Instructions to follow: Return only the line containing "файлов cookie, указанных в данной Политике." and each line after it, exactly as written, through the end of the records.

== Extracted material ==

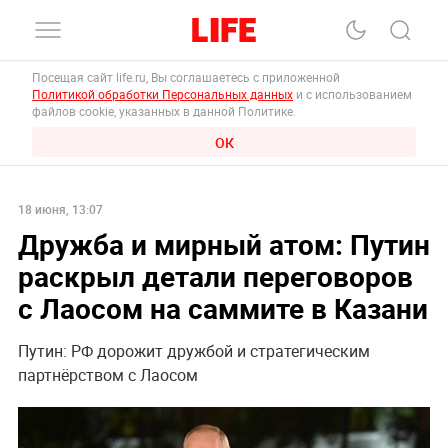
Посещая сайт life.ru, Вы соглашаетесь с приложенной
Политикой обработки Персональных данных
и с использованием
файлов cookie, указанных в данной Политике.
ОК
18 июня, 13:07
Дружба и мирный атом: Путин
раскрыл детали переговоров
с Лаосом на саммите в Казани
Путин: РФ дорожит дружбой и стратегическим
партнёрством с Лаосом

===

Result of the task:
файлов cookie, указанных в данной Политике.
ОК
18 июня, 13:07
Дружба и мирный атом: Путин
раскрыл детали переговоров
с Лаосом на саммите в Казани
Путин: РФ дорожит дружбой и стратегическим
партнёрством с Лаосом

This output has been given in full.